→ **Task to carry out**
Reproduce the records below in their entirety, exactly as shown.

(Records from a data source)

== Segment start ==

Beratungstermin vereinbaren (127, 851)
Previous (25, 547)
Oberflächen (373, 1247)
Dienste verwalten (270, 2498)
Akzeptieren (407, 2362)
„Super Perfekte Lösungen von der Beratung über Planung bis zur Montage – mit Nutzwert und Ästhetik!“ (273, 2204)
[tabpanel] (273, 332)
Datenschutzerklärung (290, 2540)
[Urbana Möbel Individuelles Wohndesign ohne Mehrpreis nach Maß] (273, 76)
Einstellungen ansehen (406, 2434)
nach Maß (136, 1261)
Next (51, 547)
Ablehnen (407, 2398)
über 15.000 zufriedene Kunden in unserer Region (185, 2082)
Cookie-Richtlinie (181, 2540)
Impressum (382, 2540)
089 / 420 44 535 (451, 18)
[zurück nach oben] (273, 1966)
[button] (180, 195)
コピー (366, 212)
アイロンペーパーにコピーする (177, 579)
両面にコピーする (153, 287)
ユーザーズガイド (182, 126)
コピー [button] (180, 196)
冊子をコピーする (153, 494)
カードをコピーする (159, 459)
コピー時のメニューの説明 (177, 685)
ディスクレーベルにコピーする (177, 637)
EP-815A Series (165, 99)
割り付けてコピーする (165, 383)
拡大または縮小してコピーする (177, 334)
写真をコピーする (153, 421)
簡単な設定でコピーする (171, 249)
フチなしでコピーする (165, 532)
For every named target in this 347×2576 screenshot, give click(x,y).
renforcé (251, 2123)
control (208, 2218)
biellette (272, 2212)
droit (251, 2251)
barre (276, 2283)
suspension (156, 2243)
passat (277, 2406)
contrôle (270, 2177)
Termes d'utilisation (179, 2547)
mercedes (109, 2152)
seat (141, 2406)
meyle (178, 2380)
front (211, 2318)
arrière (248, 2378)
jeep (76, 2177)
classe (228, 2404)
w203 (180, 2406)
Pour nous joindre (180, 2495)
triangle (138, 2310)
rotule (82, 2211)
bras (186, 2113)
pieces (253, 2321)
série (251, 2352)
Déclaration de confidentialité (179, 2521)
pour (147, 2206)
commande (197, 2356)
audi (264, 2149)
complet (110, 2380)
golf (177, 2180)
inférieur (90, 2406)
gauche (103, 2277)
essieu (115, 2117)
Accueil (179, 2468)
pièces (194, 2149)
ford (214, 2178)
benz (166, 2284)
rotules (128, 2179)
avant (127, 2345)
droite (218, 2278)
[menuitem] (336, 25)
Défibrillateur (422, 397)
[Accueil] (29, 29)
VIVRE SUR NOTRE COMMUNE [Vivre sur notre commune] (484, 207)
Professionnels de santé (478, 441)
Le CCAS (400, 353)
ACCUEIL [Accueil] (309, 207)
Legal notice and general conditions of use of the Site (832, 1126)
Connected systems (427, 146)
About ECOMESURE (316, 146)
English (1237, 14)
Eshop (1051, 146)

== Segment end ==

→ **Response area**
Beratungstermin vereinbaren (127, 851)
Previous (25, 547)
Oberflächen (373, 1247)
Dienste verwalten (270, 2498)
Akzeptieren (407, 2362)
„Super Perfekte Lösungen von der Beratung über Planung bis zur Montage – mit Nutzwert und Ästhetik!“ (273, 2204)
[tabpanel] (273, 332)
Datenschutzerklärung (290, 2540)
[Urbana Möbel Individuelles Wohndesign ohne Mehrpreis nach Maß] (273, 76)
Einstellungen ansehen (406, 2434)
nach Maß (136, 1261)
Next (51, 547)
Ablehnen (407, 2398)
über 15.000 zufriedene Kunden in unserer Region (185, 2082)
Cookie-Richtlinie (181, 2540)
Impressum (382, 2540)
089 / 420 44 535 (451, 18)
[zurück nach oben] (273, 1966)
[button] (180, 195)
コピー (366, 212)
アイロンペーパーにコピーする (177, 579)
両面にコピーする (153, 287)
ユーザーズガイド (182, 126)
コピー [button] (180, 196)
冊子をコピーする (153, 494)
カードをコピーする (159, 459)
コピー時のメニューの説明 (177, 685)
ディスクレーベルにコピーする (177, 637)
EP-815A Series (165, 99)
割り付けてコピーする (165, 383)
拡大または縮小してコピーする (177, 334)
写真をコピーする (153, 421)
簡単な設定でコピーする (171, 249)
フチなしでコピーする (165, 532)
For every named target in this 347×2576 screenshot, give click(x,y).
renforcé (251, 2123)
control (208, 2218)
biellette (272, 2212)
droit (251, 2251)
barre (276, 2283)
suspension (156, 2243)
passat (277, 2406)
contrôle (270, 2177)
Termes d'utilisation (179, 2547)
mercedes (109, 2152)
seat (141, 2406)
meyle (178, 2380)
front (211, 2318)
arrière (248, 2378)
jeep (76, 2177)
classe (228, 2404)
w203 (180, 2406)
Pour nous joindre (180, 2495)
triangle (138, 2310)
rotule (82, 2211)
bras (186, 2113)
pieces (253, 2321)
série (251, 2352)
Déclaration de confidentialité (179, 2521)
pour (147, 2206)
commande (197, 2356)
audi (264, 2149)
complet (110, 2380)
golf (177, 2180)
inférieur (90, 2406)
gauche (103, 2277)
essieu (115, 2117)
Accueil (179, 2468)
pièces (194, 2149)
ford (214, 2178)
benz (166, 2284)
rotules (128, 2179)
avant (127, 2345)
droite (218, 2278)
[menuitem] (336, 25)
Défibrillateur (422, 397)
[Accueil] (29, 29)
VIVRE SUR NOTRE COMMUNE [Vivre sur notre commune] (484, 207)
Professionnels de santé (478, 441)
Le CCAS (400, 353)
ACCUEIL [Accueil] (309, 207)
Legal notice and general conditions of use of the Site (832, 1126)
Connected systems (427, 146)
About ECOMESURE (316, 146)
English (1237, 14)
Eshop (1051, 146)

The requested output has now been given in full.